Court Rejects Oyster Farm’s Latest Appeal

[UPDATED] Drakes’ Bay Oyster Co. lost another round in its battle to keep on shucking at the Point Reyes National seashore north of San Francisco.

The 9th U.S. Circuit Court of Appeals, in a 2-1 vote, sided with environmentalists in the latest foodies versus enviros in the battle to block a 2009 order by the Secretary of Interior to let the company’s permit to operate in the area expire.  It was set to lapse in November 2012, but the owners have been fighting a holding action ever since.

Judge Margaret McKeown said Congress authorized, but did not require, the Secretary to extend the permit.  The decision was discretionary and the court refused to upset that ruling.

In dissent, Judge Paul Watford said that Congress intended to override the Dept. of Interior’s “misinterpretation of the Point Reyes Wilderness Act.”  He said the balance should tip in favor of granting the oyster farm the injunction.

She pointed out the appeal “pits an oyster farm, oyster lovers and well-known ‘foodies’ against environmentalists aligned with the federal government.”

These include famed chief Alice Waters, California Farm Bureau, Food Democracy Now, and a host of local sustainable agriculture groups.  These are pressed against the Natural Resources Defense Council, Save Our Seashore and the Environmental Action Committee of West Marin.  All filed papers for and against the appeal.

There has been an oyster farm in the DrakesBay estuary since the 1930s, operating on a five-acre parcel of land.  In the 1950s Charles Johnson started the current farm.

In 1972, Congress created the Point Reyes National Seashore, encompassing the farm, Johnson sold the five acres to the U.S. electing to retain a 40-year right to use the land, but on its expiration the permit may be renewed, but also may not.

Johnson sold the farm in 2004 to its current owners, who were aware the 40-year permit would end in 2012.

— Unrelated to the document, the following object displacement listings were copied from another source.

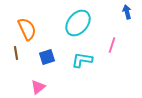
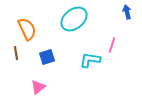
cyan ellipse: moved 4 px left, 4 px up; rotated 12 degrees clockwise
cyan L-shape: moved 8 px right
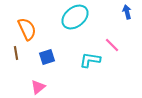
cyan ellipse: moved 1 px right, 2 px up
pink line: rotated 63 degrees counterclockwise
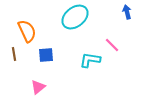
orange semicircle: moved 2 px down
brown line: moved 2 px left, 1 px down
blue square: moved 1 px left, 2 px up; rotated 14 degrees clockwise
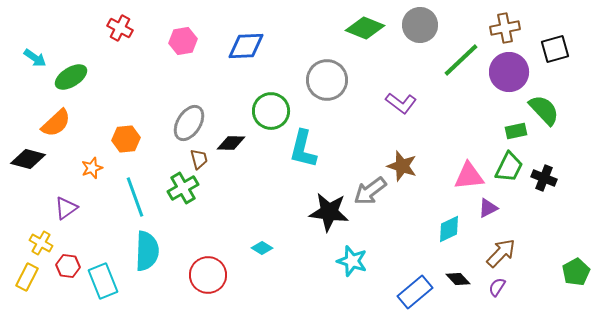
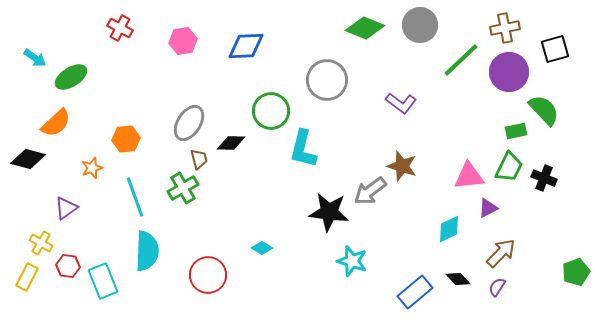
green pentagon at (576, 272): rotated 8 degrees clockwise
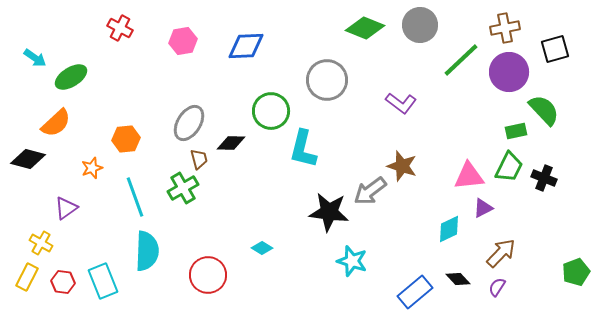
purple triangle at (488, 208): moved 5 px left
red hexagon at (68, 266): moved 5 px left, 16 px down
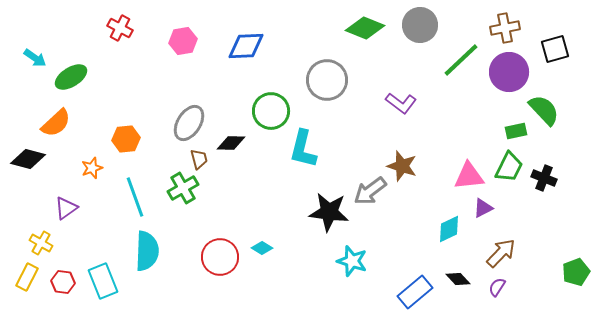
red circle at (208, 275): moved 12 px right, 18 px up
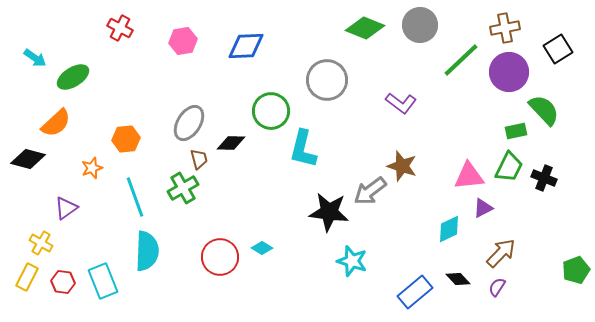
black square at (555, 49): moved 3 px right; rotated 16 degrees counterclockwise
green ellipse at (71, 77): moved 2 px right
green pentagon at (576, 272): moved 2 px up
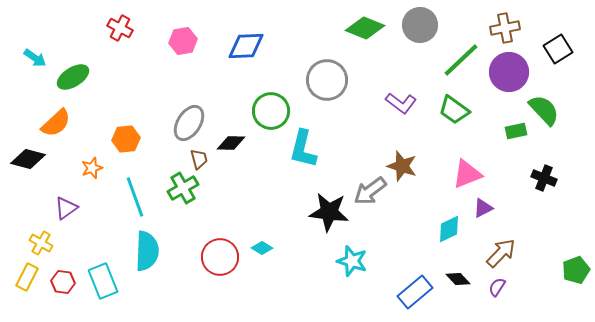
green trapezoid at (509, 167): moved 55 px left, 57 px up; rotated 100 degrees clockwise
pink triangle at (469, 176): moved 2 px left, 2 px up; rotated 16 degrees counterclockwise
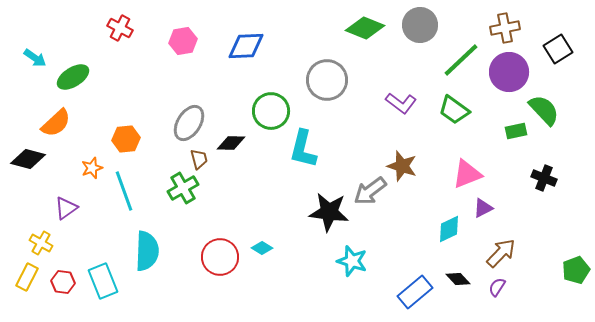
cyan line at (135, 197): moved 11 px left, 6 px up
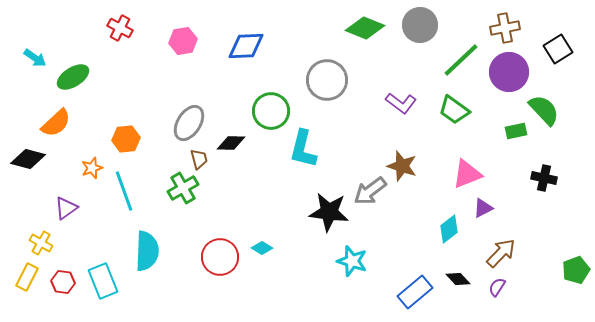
black cross at (544, 178): rotated 10 degrees counterclockwise
cyan diamond at (449, 229): rotated 12 degrees counterclockwise
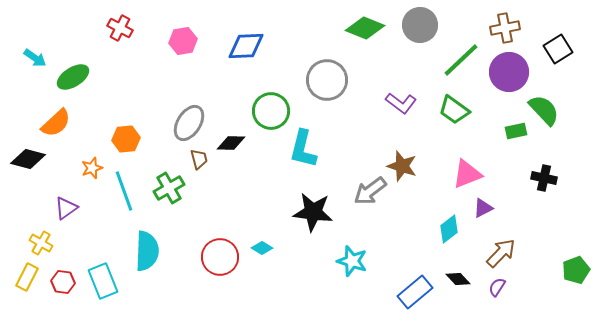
green cross at (183, 188): moved 14 px left
black star at (329, 212): moved 16 px left
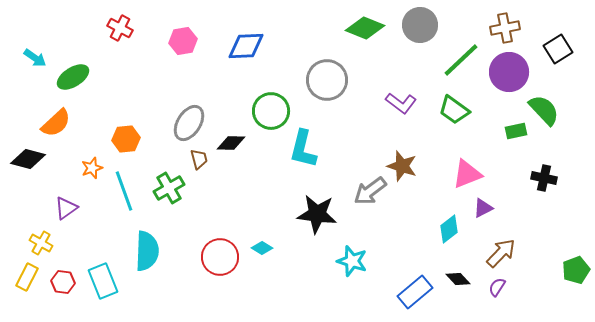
black star at (313, 212): moved 4 px right, 2 px down
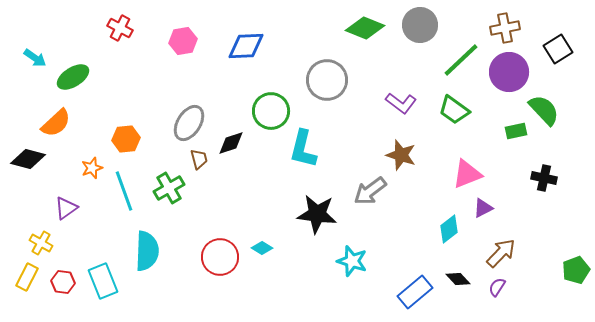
black diamond at (231, 143): rotated 20 degrees counterclockwise
brown star at (402, 166): moved 1 px left, 11 px up
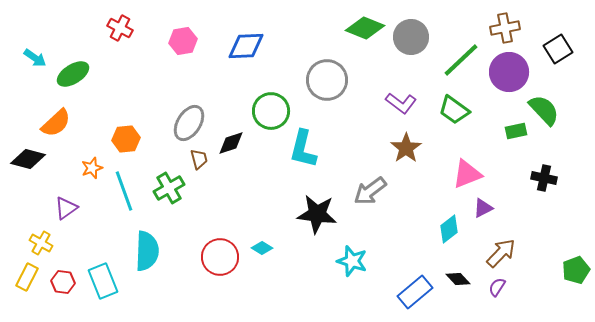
gray circle at (420, 25): moved 9 px left, 12 px down
green ellipse at (73, 77): moved 3 px up
brown star at (401, 155): moved 5 px right, 7 px up; rotated 20 degrees clockwise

They have been fighting to stave off that permit expiration ever since.

The latest appeal is whether the secretary violated constitutional, legal or regulatory mandates of the National Environmental Policy Act (NEPA) when he approved extinction of the oyster farm.

“We agree with the district court that DrakesBay is not likely to succeed in proving any such violations here,” McKeown said.

Judge Algenon Marbley, a visiting judge from Ohio, joined McKeown.